(Provided records Opens)
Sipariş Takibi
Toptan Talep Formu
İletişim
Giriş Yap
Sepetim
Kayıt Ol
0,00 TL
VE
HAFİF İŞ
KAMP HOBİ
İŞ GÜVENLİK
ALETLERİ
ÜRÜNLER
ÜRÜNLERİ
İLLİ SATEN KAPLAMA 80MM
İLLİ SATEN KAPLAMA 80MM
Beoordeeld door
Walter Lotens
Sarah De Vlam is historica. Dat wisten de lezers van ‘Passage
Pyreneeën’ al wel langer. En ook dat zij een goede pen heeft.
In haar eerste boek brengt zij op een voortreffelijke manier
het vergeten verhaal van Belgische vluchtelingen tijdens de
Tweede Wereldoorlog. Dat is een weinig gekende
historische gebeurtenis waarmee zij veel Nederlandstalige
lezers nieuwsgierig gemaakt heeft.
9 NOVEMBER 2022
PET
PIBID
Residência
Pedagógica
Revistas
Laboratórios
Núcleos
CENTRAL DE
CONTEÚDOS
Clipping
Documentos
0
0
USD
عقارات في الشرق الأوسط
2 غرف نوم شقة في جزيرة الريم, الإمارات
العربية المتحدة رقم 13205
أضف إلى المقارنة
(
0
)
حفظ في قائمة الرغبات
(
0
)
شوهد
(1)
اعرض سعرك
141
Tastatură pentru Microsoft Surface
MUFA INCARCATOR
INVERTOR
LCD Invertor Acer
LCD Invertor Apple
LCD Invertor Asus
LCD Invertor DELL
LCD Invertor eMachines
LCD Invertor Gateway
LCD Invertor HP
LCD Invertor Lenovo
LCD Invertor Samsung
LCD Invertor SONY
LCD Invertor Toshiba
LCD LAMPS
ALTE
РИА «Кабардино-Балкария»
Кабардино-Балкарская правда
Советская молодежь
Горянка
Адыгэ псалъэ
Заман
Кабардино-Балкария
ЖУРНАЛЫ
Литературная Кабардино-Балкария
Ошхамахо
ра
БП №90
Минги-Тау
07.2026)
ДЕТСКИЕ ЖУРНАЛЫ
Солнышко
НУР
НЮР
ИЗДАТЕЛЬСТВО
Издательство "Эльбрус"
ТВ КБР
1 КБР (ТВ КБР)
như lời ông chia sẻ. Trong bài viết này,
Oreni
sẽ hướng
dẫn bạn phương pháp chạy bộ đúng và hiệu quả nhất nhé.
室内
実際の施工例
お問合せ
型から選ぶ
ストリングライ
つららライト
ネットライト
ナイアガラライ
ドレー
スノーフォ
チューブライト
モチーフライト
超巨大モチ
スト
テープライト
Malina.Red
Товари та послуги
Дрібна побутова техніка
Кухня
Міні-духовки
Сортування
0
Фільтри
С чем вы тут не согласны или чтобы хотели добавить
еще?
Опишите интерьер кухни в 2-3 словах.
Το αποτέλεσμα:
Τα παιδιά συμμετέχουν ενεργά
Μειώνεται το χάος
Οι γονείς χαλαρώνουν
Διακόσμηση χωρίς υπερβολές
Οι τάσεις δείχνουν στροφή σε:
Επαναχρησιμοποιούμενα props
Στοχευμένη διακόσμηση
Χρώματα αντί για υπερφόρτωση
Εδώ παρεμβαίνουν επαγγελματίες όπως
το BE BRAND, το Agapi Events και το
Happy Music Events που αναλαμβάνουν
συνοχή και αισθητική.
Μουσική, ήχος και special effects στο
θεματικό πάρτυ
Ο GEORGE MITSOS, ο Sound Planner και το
(Provided records Closes)
In the records above, locate every line with the string "Events" and copy it.

• _Solution below_
το BE BRAND, το Agapi Events και το
Happy Music Events που αναλαμβάνουν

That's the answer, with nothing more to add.